Figure Legends
Figure 1a. Schematic of DLP: A host interactor protein (red) and pathogen protein (orange) that interacts with the same host protein (blue) share a similar domain X (yellow). In this way, the pathogen protein can mimic the domain of the host interactor protein and competes with it to bind to the host protein, thus causing the disease.b. Schematic of MLP: A host interactor protein (red) and pathogen protein (yellow) that interacts with the same host protein (blue) share a similar motif X (orange). In this way the pathogen protein can mimic the motif of the host interactor protein and competes with it to bind to the host protein, thus causing the disease.
Figure 2. Database schematic: The basic pipeline for search options is represented on the left and the basic workflow as well as the count of entities in the database are shown on the right.
Figure 3. Global and local imitation of host proteins by pathogens : Graph depicting the total interactions and the interactions characterized by mimicked domains and motifs for different categories of pathogen.

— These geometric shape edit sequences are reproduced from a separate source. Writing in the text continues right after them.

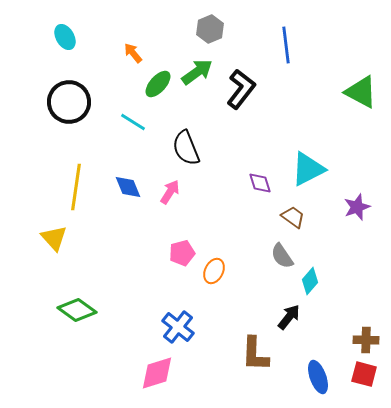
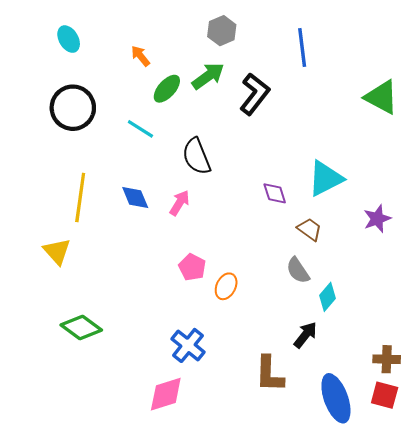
pink pentagon: (182, 253) -> (192, 267), turned -30
blue ellipse: (318, 377) -> (336, 398), size x1.4

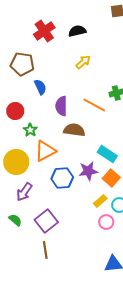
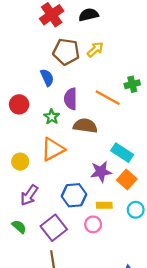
brown pentagon: (22, 64) -> (66, 52), moved
green star: (30, 130) -> (52, 117), moved
yellow circle: (16, 162) -> (20, 162), size x0.6
blue hexagon: (62, 178) -> (74, 195), moved
yellow rectangle: (100, 201) -> (104, 205), moved, turned 40
pink circle: (106, 222) -> (93, 224), moved

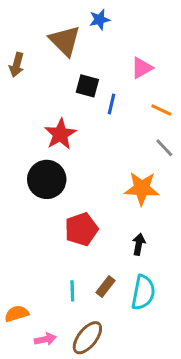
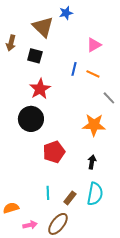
black square: (87, 86) -> (35, 56), moved
orange line: (161, 110) -> (93, 74), moved
brown rectangle: (106, 286) -> (70, 198), moved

Figure 4 a. Frequently occurring domains: Bar graph showing the frequency of top 10 domains mimicked by pathogens in the database. The description of the domains is as follows: PHA03247- large tegument protein UL36; Smc- Chromosome segregation ATPase; SMC_prok_B- chromosome segregation protein SMC: common bacterial type; PKc- Catalytic domain of Protein Kinases; STKc_PknB_like- Catalytic domain of bacterial Serine/Threonine kinases, PknB and similar proteins; STKc_CMGC- Catalytic domain of CMGC family Serine/Threonine Kinases; STKc_CAMK- The catalytic domain of CAMK family Serine/Threonine Kinases; STKc_AMPK-like- Catalytic domain of AMP-activated protein kinase-like Serine/Threonine Kinases; STKc_PDK1- Catalytic domain of the Serine/Threonine Kinase, Phosphoinositide-dependent kinase 1; STKc_MLCK-like- Catalytic kinase domain of Myosin Light Chain Kinase-like Serine/Threonine Kinases. b. Frequently occurring motifs: Bar graph showing the frequency of top 10 motifs mimicked by pathogens in the database. The description of the motifs is as follows: PKC_PHOSPHO_SITE- Protein kinase C phosphorylation site; CK2_PHOPHO_SITE- Casein kinase II phosphorylation site; MYRISTYL- N-myristoylation site; ASN_GLYCOSYLATION- N-glycosylation site; CAMP_PHOSPHO_SITE- cAMP- and cGMP-dependent protein kinase phosphorylation site; AMIDATION- Amidation site; TYR_PHOSPHO_SITE_1- Tyrosine kinase phosphorylation site 1; TYR_PHOSPHO_SITE_2- Tyrosine kinase phosphorylation site 2; RGD- Cell attachment sequence; PRO_RICH- Proline-rich region profile.
Figure 5 Enriched pathways in host proteins: Bar graph depicting the enriched pathways of host proteins in the database along with their enrichment percentage.
Figure 6 a. The ImitateDB web interface: Expanded view of the search panel of the web interface showing the steps to query the ImitateDB database. b.Receive large result files by email: Expanded view of the mailer popped up the on the ImitateDB interface.